Clinical Context: Colesevelam is a high-capacity bile acid sequestrant. It is indicated as an adjunct to diet and exercise to improve glycemic control in adults with type 2 diabetes mellitus. The precise mechanism by which colesevelam improves glycemic control is largely unknown.
Colesevelam is FDA approved as an adjunctive therapy to improve glycemic control in adults with type 2 diabetes mellitus.
Clinical Context: Insulin aspart has a short onset of action of 5-15 minutes and a short duration of action of 3-5 hours. The peak effect occurs within 30-90 minutes. Insulin aspart is FDA approved for use in insulin pumps.
Fiasp also has a rapid onset of action, with its first measurable effect occurring within 16-20 minutes. The peak effect occurs within 91-133 minutes, and the usual duration of action is 5-7 hours.
Clinical Context: Insulin glulisine has a rapid onset of action of 5-15 minutes and a short duration of action of 3-5 hours. The peak effect occurs within 30-90 minutes. Insulin glulisine is FDA approved for use in insulin pumps.

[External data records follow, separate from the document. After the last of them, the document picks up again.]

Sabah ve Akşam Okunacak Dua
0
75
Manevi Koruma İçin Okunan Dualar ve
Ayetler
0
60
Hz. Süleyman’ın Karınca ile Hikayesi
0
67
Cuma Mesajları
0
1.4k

Clinical Context: Insulin lispro has a rapid onset of action of 5-15 minutes and a short duration of action of 4 hours.
Clinical Context: Orally inhaled rapid-acting insulin in powder form. When 8 units were administered, maximum serum insulin concentration was reached by 12-15 minutes and declined to baseline by about 180 minutes.
Rapid-acting insulins have a short duration of action and are appropriate for use before meals or when blood glucose levels exceed target levels and correction doses are needed. These agents are associated with less hypoglycemia than regular insulin.

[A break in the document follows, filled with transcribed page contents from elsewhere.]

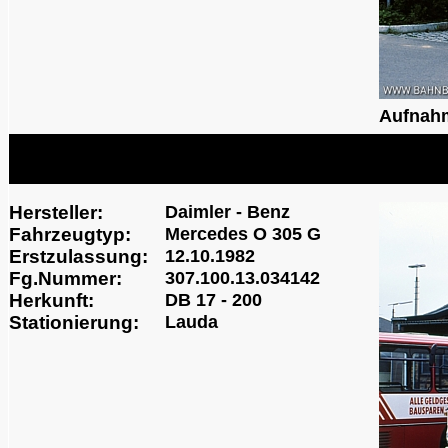
Aufnah
Hersteller:
Daimler - Benz
Fahrzeugtyp:
Mercedes O 305 G
Erstzulassung:
12.10.1982
Fg.Nummer:
307.100.13.034142
Herkunft:
DB 17 - 200
Stationierung:
Lauda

Clinical Context: Regular insulin has a rapid onset of action of 0.5-1 hours and duration of action of 4-6 hours. The peak effects are seen within 2-4 hours. Preparations that contain a mixture of 70% neutral protamine Hagedorn (NPH) and 30% regular human insulin (ie, Novolin 70/30, Humulin 70/30) are also available.
Short-acting insulins are commonly used when a slower onset of action or a longer duration of action is desired.
Clinical Context: Insulin neutral protamine Hagedorn (NPH) has an onset of action of 3-4 hours. The peak effect occurs within 8-14 hours, and its usual duration of action is 16-24 hours. The drug appears cloudy and must be gently mixed and checked for clumping; if clumping occurs, the insulin should be discarded.
Intermediate-acting insulins have a slow onset of action and a longer duration of action. These agents are commonly combined with faster-acting insulins to maximize the benefits of a single injection.
Clinical Context: Insulin detemir is indicated for once- or twice-daily dosing in patients with type 1 or 2 diabetes mellitus. The duration of action is up to 24 hours, the result of slow systemic absorption of detemir from the injection site.
Clinical Context: Insulin glargine stimulates proper utilization of glucose by the cells and reduces blood sugar levels. It has no pronounced peaks of action, because a small amount of insulin is gradually released at a constant rate over 24 hours. The amount of insulin in Toujeo and Toujeo Max is three times greater (300 Units/mL) than in Lantus or Basaglar (100 Units/mL).
Clinical Context: Ultralong-acting basal insulin indicated to improve glycemic control in adults with diabetes mellitus who require basal insulin. It is highly protein bound, and following SC, the protein-binding provides a depot effect. The elimination half-life is 25 h and its duration of action is beyond 42 h.
These insulins provide a longer duration of action, and, when combined with rapid- or short-acting insulins, they provide better glucose control.
Clinical Context: This quick-release formulation is the only bromocriptine product indicated for type 2 diabetes mellitus. It is indicated as an adjunct to diet and exercise to improve glycemic control.
Quick-release bromocriptine acts on circadian neuronal activities within the hypothalamus to reset the abnormally elevated hypothalamic drive for increased plasma glucose, triglyceride, and free fatty acid levels in fasting and postprandial states in patients with insulin resistance.